Lugar: Iglesia Evangélica Templo Cristiano de Asambleas de Dios de España, c/ Acacias nº 21 Bajo, Valencia.
Fecha: 18 de Junio del 2023
Autor: Misionera Myriam Cristina Odella (Templo Cristiano)
Sinopsis: El justo florecerá como la palmera. Salmo 92; 12-15. Un equipo de científicos ha logrado hacer germinar semillas de palmera de aproximadamente 2000 años como resultado de las excavaciones realizadas en la región de Judea, en Israel.
Encontramos un símil en este breve pasaje bíblico entre el justo y la palmera.
El justo es aquél que ha sido justificado por su fe en Jesucristo. (Rom 5;1)
La palmera tiene varios símbolos: la victoria, la hermosura, la rectitud, productividad.
Existen más de 2400 especies de palmeras.
En la entrada triunfal de Jesús a la ciudad de Jerusalén montado en un pollino, él pueblo salió a recibirlo eufórico batiendo ramas de palmera, aclamándole, Rey de Israel.
Nuestra victoria está asegurada Por su resurrección logró la victoria al conquistar el dominio del pecado y de la muerte. Su hermosura se destaca entre la diversidad de especies de árboles.
Las palmeras juegan un papel fundamental como elemento ornamental en espacios libres o cerrados. Cómo hijos de Dios debemos cuidarnos para irradiar la imagen de Cristo.
Otro de los símbolo es su rectitud. Las palmeras se caracterizan por la profundidad de sus raíces. Cavan hasta encontrar las napas de agua en el suelo rocoso . Sus raíces enmarañadas se entrelazan proporcionando el sostén al resto todo el árbol. Exteriormente solo se observa la quinta parte de su total tamaño. Nosotros debemos hidratarnos, buscando el agua que sacie nuestra sed, beber del agua de la roca, pura, transparente, que es Cristo.(1a Cor 10;4). Su tallo no tiene ramificaciones, crece en forma recta, sin desviaciones. Por más que la incesante brisa, la mece o la zarandee los vientos impetuosos solamente la arquean, debido a su gran flexibilidad y elasticidad.
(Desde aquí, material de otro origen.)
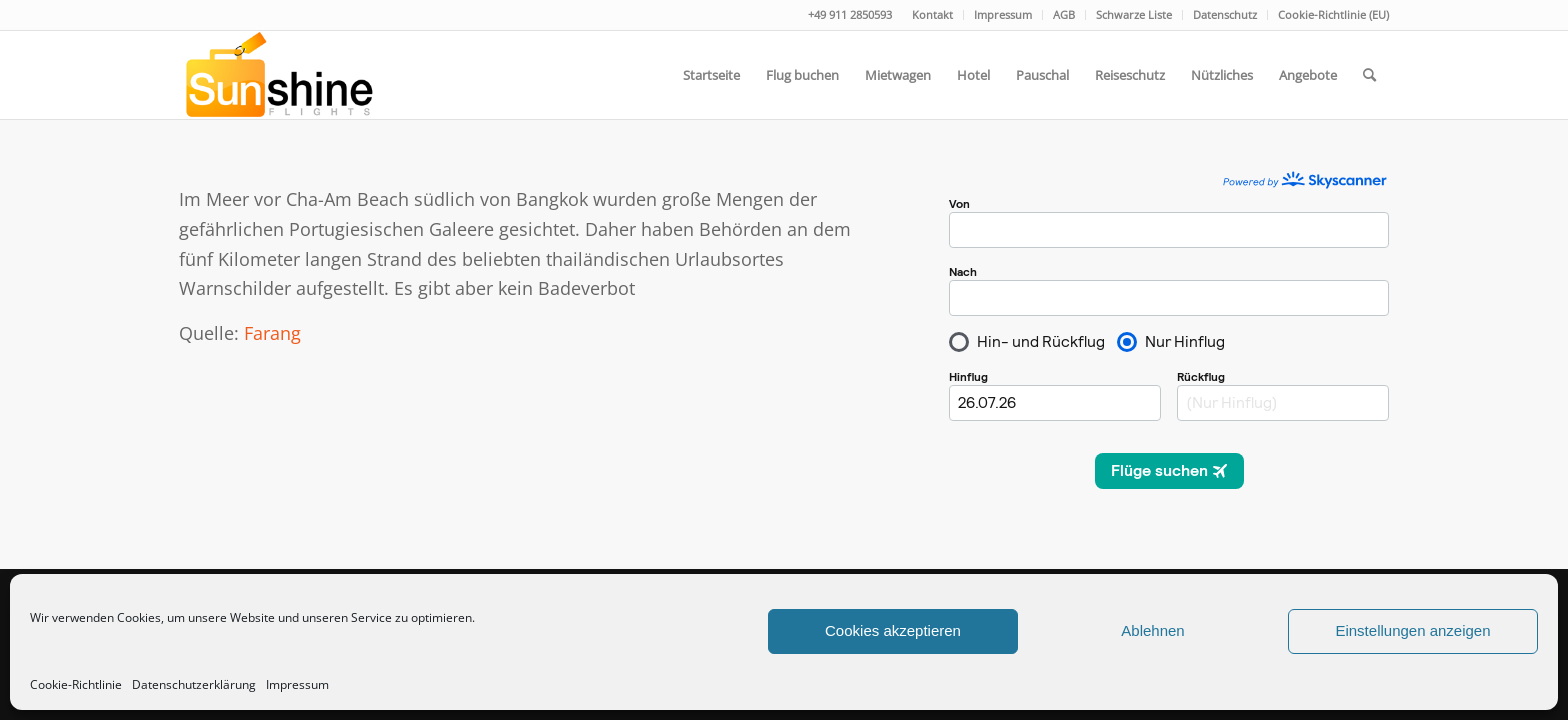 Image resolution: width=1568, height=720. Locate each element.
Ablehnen (1152, 630)
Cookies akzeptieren (893, 630)
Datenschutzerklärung (194, 684)
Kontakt (932, 14)
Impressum (297, 684)
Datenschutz (1225, 14)
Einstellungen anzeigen (1412, 630)
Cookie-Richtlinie (76, 684)
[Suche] (1369, 75)
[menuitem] (933, 15)
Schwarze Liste (1134, 14)
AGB (1064, 14)
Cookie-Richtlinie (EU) (1333, 14)
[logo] (277, 75)
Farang (272, 333) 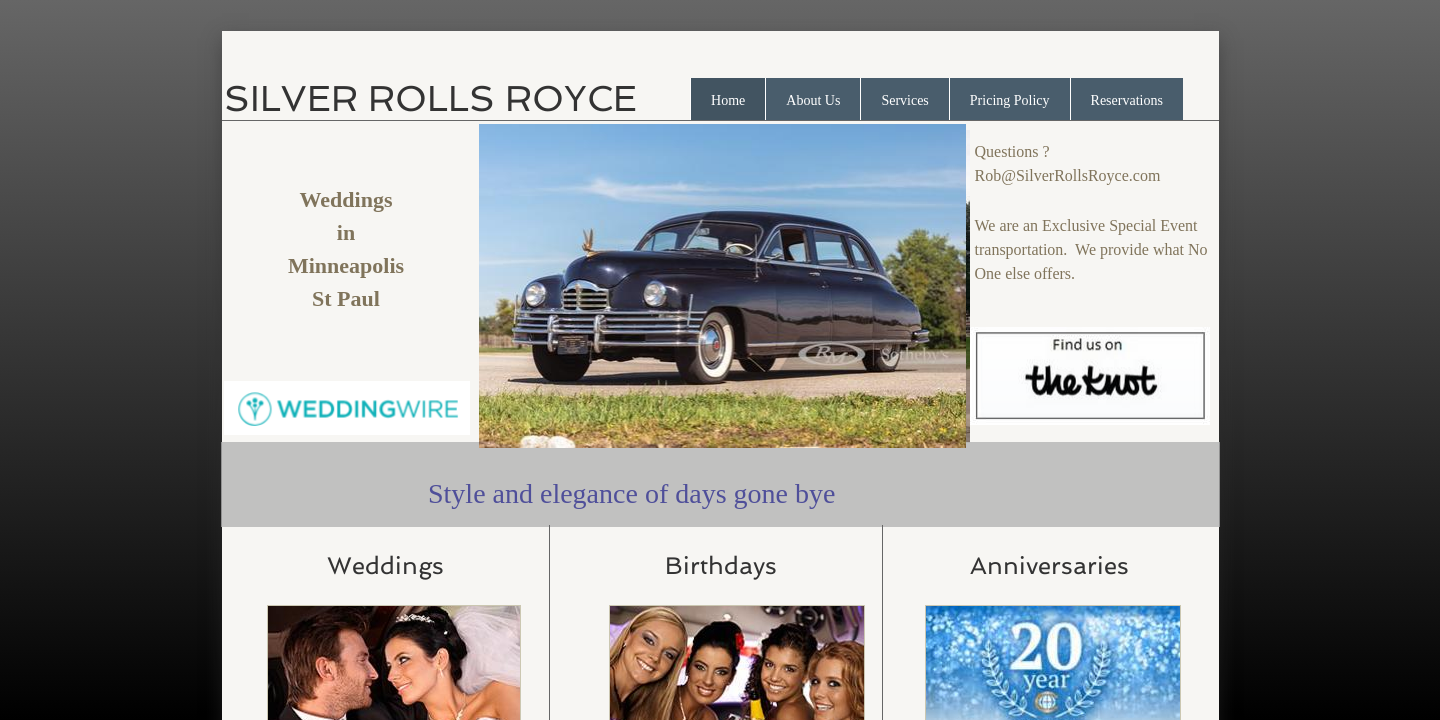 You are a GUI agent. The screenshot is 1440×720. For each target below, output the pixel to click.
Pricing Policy (1010, 100)
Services (904, 100)
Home (728, 100)
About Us (813, 100)
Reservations (1127, 100) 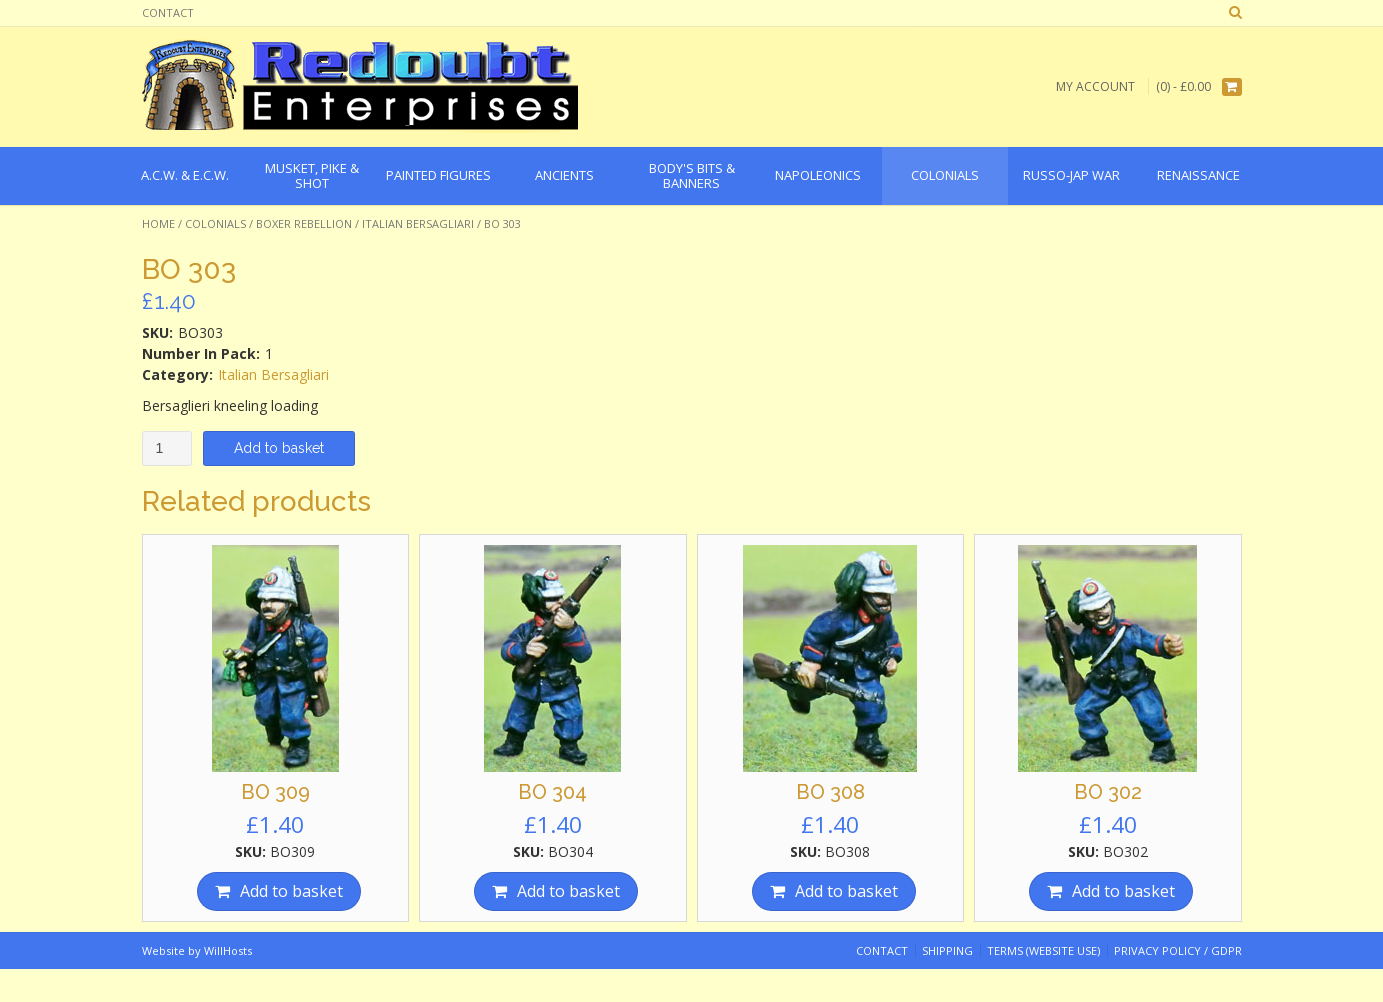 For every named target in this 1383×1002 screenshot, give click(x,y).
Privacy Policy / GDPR (1178, 950)
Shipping (947, 950)
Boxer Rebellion (304, 223)
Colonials (215, 223)
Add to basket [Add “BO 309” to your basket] (291, 891)
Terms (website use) (1043, 950)
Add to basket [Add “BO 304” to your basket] (568, 891)
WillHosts (228, 950)
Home (158, 223)
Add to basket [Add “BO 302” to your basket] (1123, 891)
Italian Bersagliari (418, 223)
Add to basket (279, 448)
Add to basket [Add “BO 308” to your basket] (846, 891)
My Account (1095, 86)
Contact (168, 12) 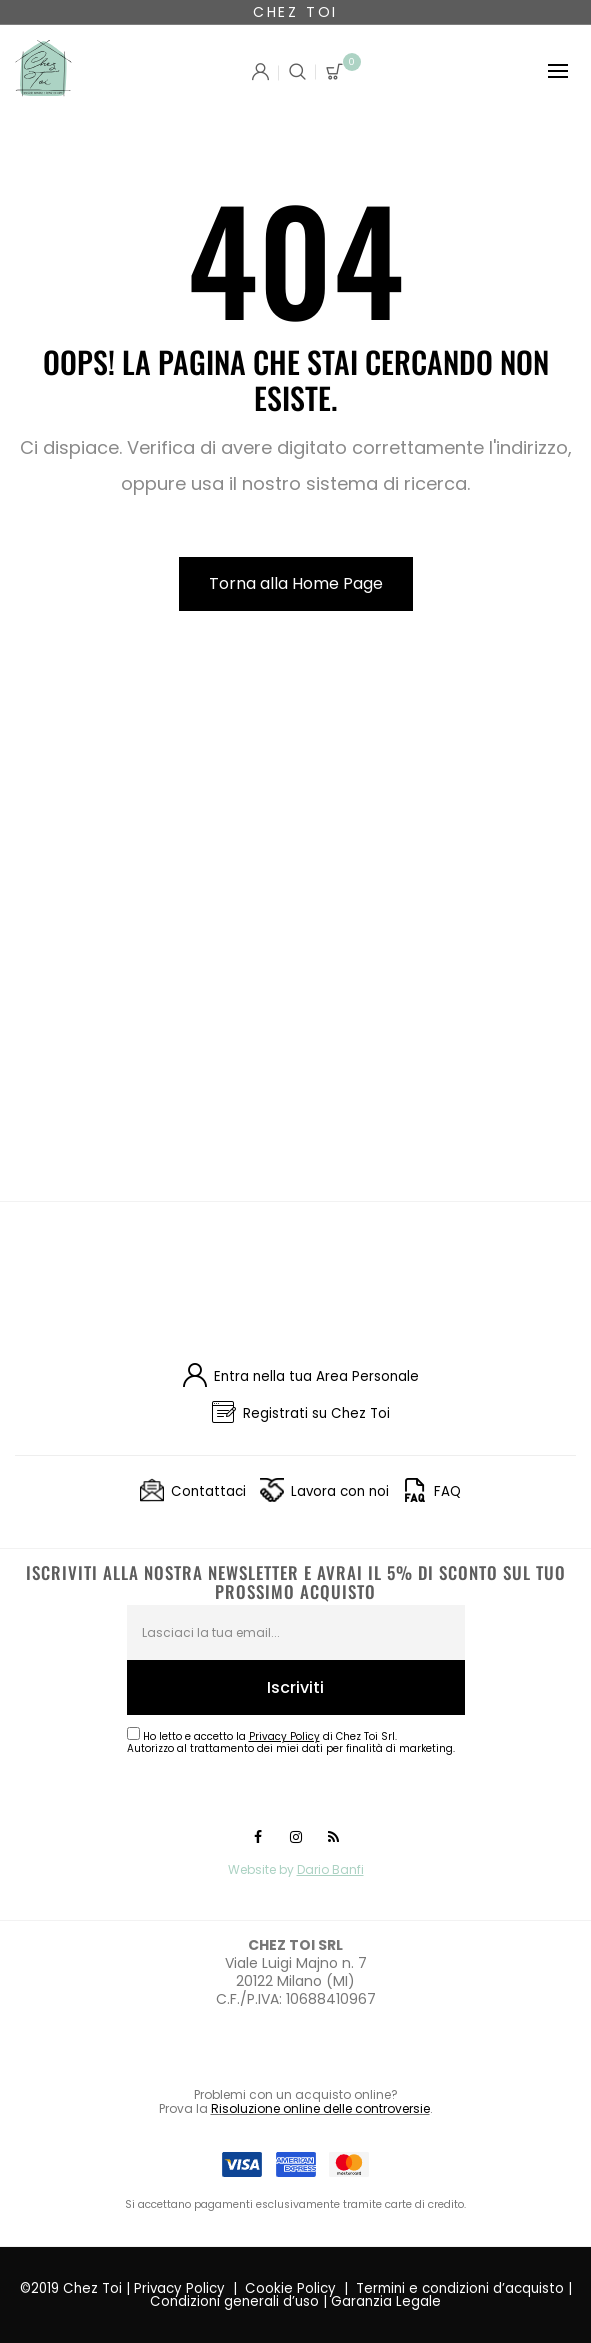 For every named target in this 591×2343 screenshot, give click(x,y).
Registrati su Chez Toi (316, 1413)
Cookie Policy (290, 2288)
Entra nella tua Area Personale (316, 1376)
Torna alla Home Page (296, 583)
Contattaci (208, 1491)
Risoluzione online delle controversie (320, 2108)
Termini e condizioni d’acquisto (460, 2288)
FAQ (447, 1491)
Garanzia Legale (386, 2301)
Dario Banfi (330, 1869)
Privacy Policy (179, 2288)
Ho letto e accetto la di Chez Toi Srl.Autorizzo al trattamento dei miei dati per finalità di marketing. (291, 1742)
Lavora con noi (340, 1491)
Los vientos le arrancan todas las partículas extrañas que se le han adherido, facilitan el transporte de su savia con mayor rapidez a la copa y es ahí cuando se genera el preciado fruto. Así también nosotros crezcamos en rectitud, sin desviarnos de la sana doctrina, sin ser influidos por los anti valores y tendencias culturales del momento.
Las adversidades que afrontamos en nuestras vidas, son permitidas por Dios, entre otras cosas purificarnos, quitar cosas que nos desenfocan, soltar otras que nos atan pero siempre el propósito es desarrollar nuestro potencial para que él sea glorificado a través de nosotros.
Otro de los símbolos es su gran productividad. Se aprovechan cada una de las partes de la palmera. Las palmeras datileras eran muy requeridas por su fruto debido al gran tamaño de los dátiles. Nuestras vidas como cristianos deben crecer siempre en rectitud y permitirnos ser tratados como la palmera, para producir abundante fruto.
Ya sea en medio de las contrariedades de la vida, él siempre nos protegerá en los procesos que debamos pasar en completa paz esperando su victoria.